We begin to see a connection between the suicide of Gregory’s mother (Andrew’s first wife) and the car accident. Gregory’s friend Eric had some sort of drug addiction (although no specific drugs or types of drugs are ever named – just “pills”. Maybe pharmaceuticals?) and this is causing an issue between Eric, Gregory, Andrew, and Gregory’s late mother. 

Tristan attempts all kinds of ways to reach Ivy which mostly succeed only in freaking her out, as he speaks through her brother, her friend Beth, and new guy Will. He is able to push Will towards Ivy’s house when he suspects that she is in danger, and some unknown assailant has broken into the house and apparently cocked a gun to her head, and stop the attack.

Ivy still has no idea what is going on or that there is some sort of conspiracy, when, after a recurring nightmare, Gregory dopes her up with spiked tea and drags her off to train tracks, just in time to get bulldozed by the 2am train. Tristan is able to propel Phillip, Ivy’s 9 year old brother, out of bed and towards the train tracks to stop he tragedy from occurring. 

And then it ends. Stay tuned for the last book, suckers! 

It seems like the middle book in a trilogy always ends at a key point in the action, probably to get you hooked so you read the last book. I feel like these books are all so short, it really should be all in one. I wonder if there was some sort of page limit on young adult books in the mid-nineties. It doesn’t really work as a trilogy. 

I am both anticipating and dreading the final book because I know what happens to the cat (sad face), and I honestly can’t remember the motivations for the murders. I imagine I will complete it in a day or two.

I also discovered that the author has written THREE MORE INSTALLMENTS of this series and I’m kind of excited.

This book fulfills no requirements for the book challenge.

Reading Challenge February Wrap Up

This month I read 3 more books, and checked off 7 more boxes on my list.

I started with A Stolen Life by Jaycee Dugard. I had two memoirs loaded on my Kindle already, this and The Glass House. In the (paraphrased) words of the Grail Knight from Indiana Jones, I chose poorly. I looked at the page numbers and went with the shortest one, and boy oh boy, that was a bad decision. I was reading others’ reviews afterwards, and it seemed to me that most of the high ratings were literally pity ratings. Yes, her story is sad, but it was not worthy of publication in this format.

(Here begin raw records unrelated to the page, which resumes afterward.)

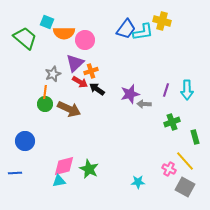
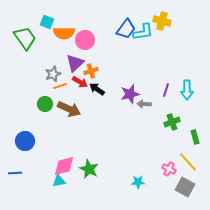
green trapezoid: rotated 15 degrees clockwise
orange line: moved 15 px right, 6 px up; rotated 64 degrees clockwise
yellow line: moved 3 px right, 1 px down
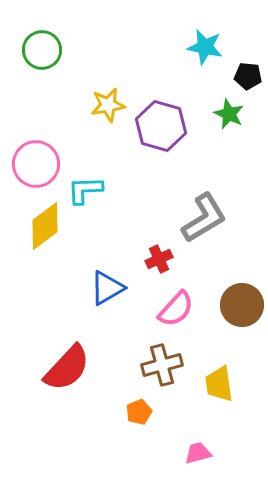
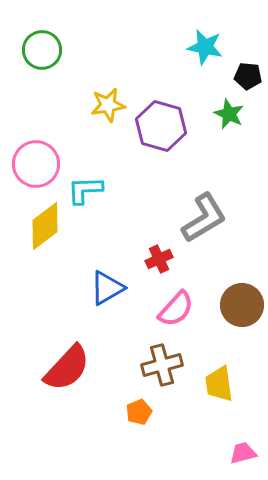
pink trapezoid: moved 45 px right
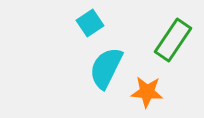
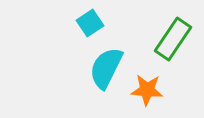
green rectangle: moved 1 px up
orange star: moved 2 px up
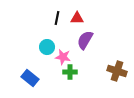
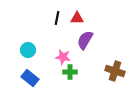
cyan circle: moved 19 px left, 3 px down
brown cross: moved 2 px left
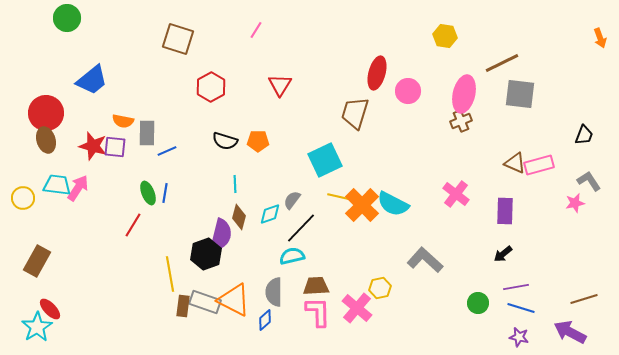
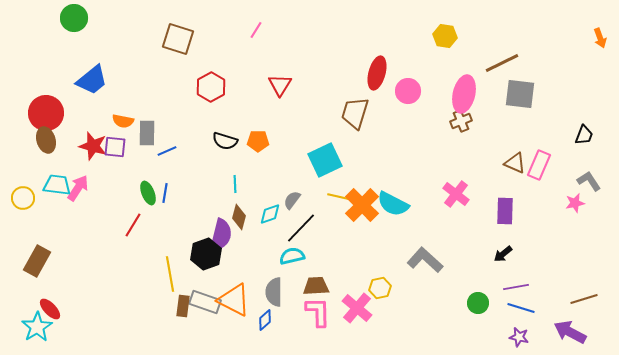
green circle at (67, 18): moved 7 px right
pink rectangle at (539, 165): rotated 52 degrees counterclockwise
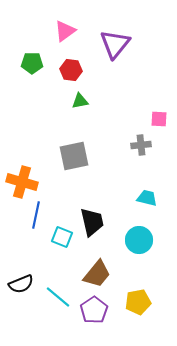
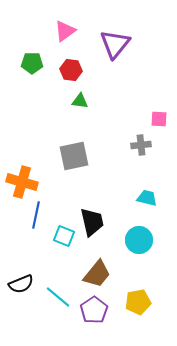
green triangle: rotated 18 degrees clockwise
cyan square: moved 2 px right, 1 px up
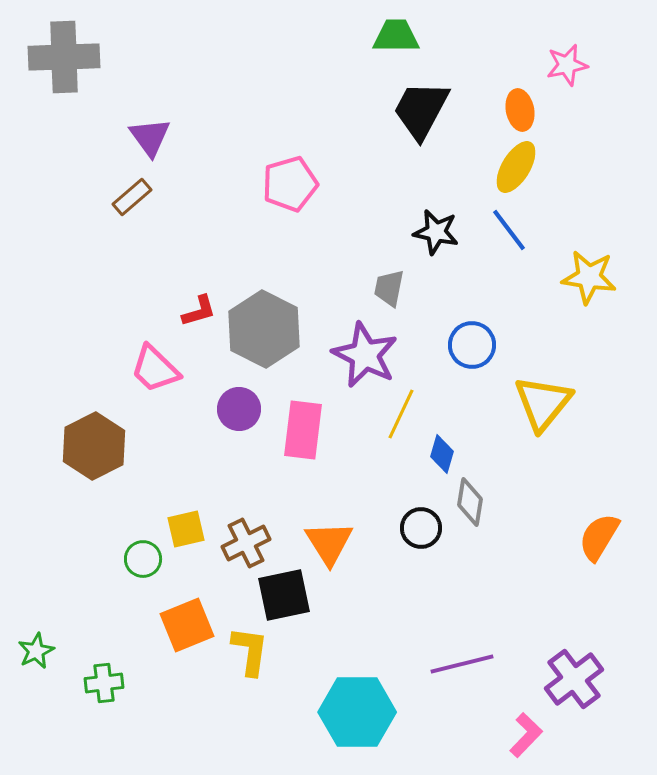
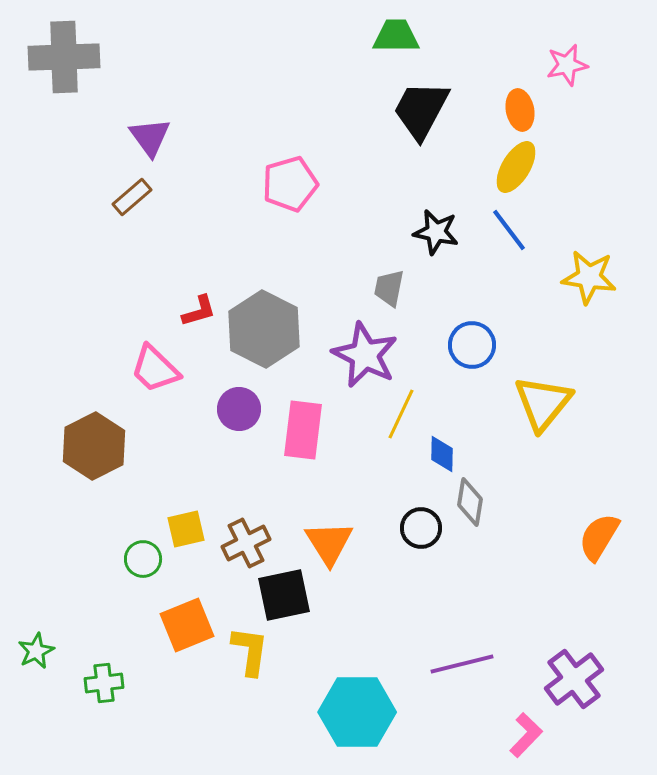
blue diamond: rotated 15 degrees counterclockwise
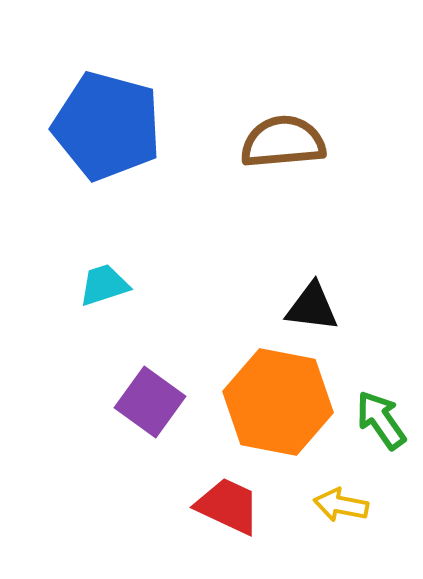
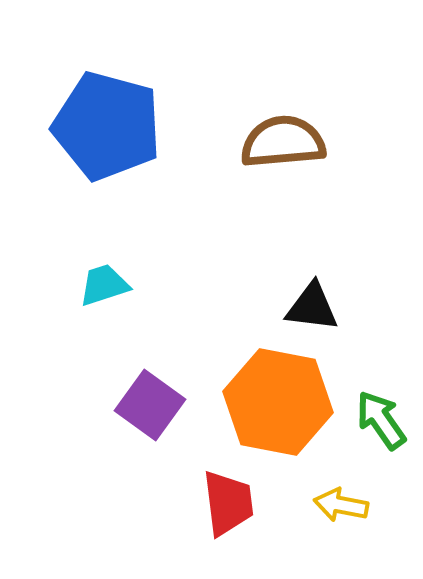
purple square: moved 3 px down
red trapezoid: moved 3 px up; rotated 58 degrees clockwise
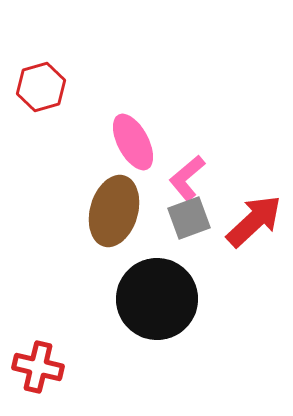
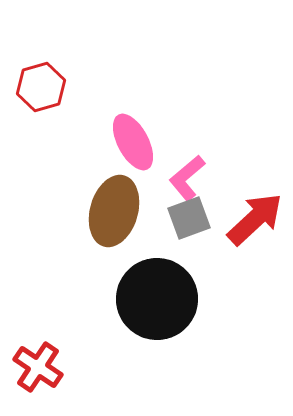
red arrow: moved 1 px right, 2 px up
red cross: rotated 21 degrees clockwise
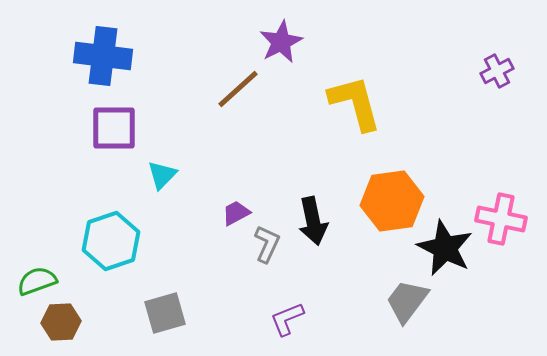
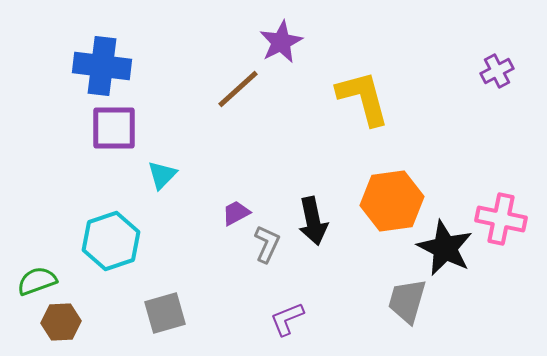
blue cross: moved 1 px left, 10 px down
yellow L-shape: moved 8 px right, 5 px up
gray trapezoid: rotated 21 degrees counterclockwise
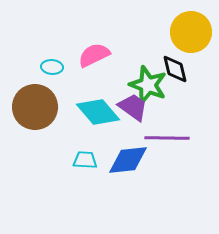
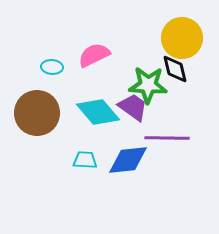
yellow circle: moved 9 px left, 6 px down
green star: rotated 18 degrees counterclockwise
brown circle: moved 2 px right, 6 px down
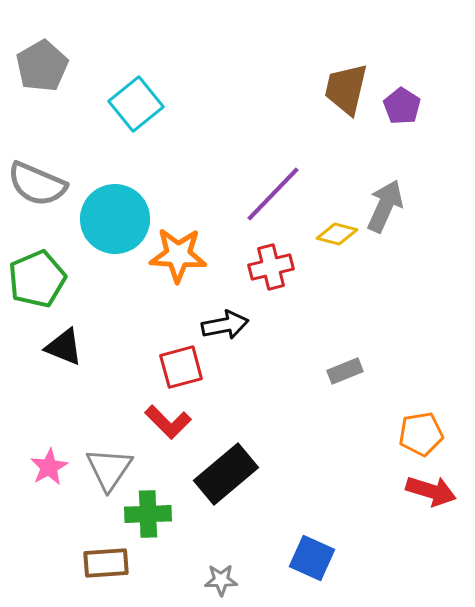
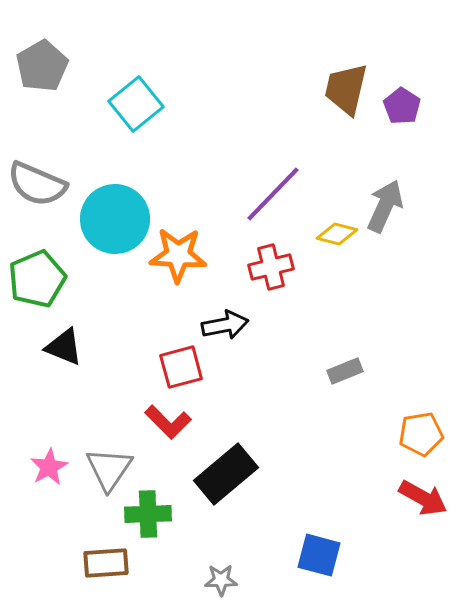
red arrow: moved 8 px left, 7 px down; rotated 12 degrees clockwise
blue square: moved 7 px right, 3 px up; rotated 9 degrees counterclockwise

Next, on the recommendation of my friend Alyssa, I read The Birth House by Ami McKay. I had seen some reviews of it while searching for my hometown choice, and it seemed like a good option. As my review states, I sort of liked it. It was set in Scots Bay, which I had never heard of, but is apparently near Kentville.

I spent some time deliberating my next choices after I finished The Birth House. I watched the movie Divergent, so thought I might read those, since I’m on the look out for a trilogy. Then I remembered this YA series I read long time ago, and thought, perfect! I’ll use that as my book from childhood AND a trilogy. I happened to find all three audiobooks from my library.

Then I came up as next in line for the ebook of Divergent from the library also. So I may end up reading two trilogies, since books 2 and 3 in the Divergent trilogy are over 500 pages. Also, the author is under 30. 

I finished the first book in the Kissed By An Angel Trilogy, aptly titled Kissed By an Angel, by Elizabeth Chandler. I also started Divergent.

I’m trying not to have too many books on the go at once, because I used to do that all the time and felt split too much and it took forever to finish a book since I was dividing my time. But the Angel series is on audio and the Divergent series is on my Kindle, so they have different times when I am more to read one or the other. I may fall behind a smidge on my podcasts while I listen to these.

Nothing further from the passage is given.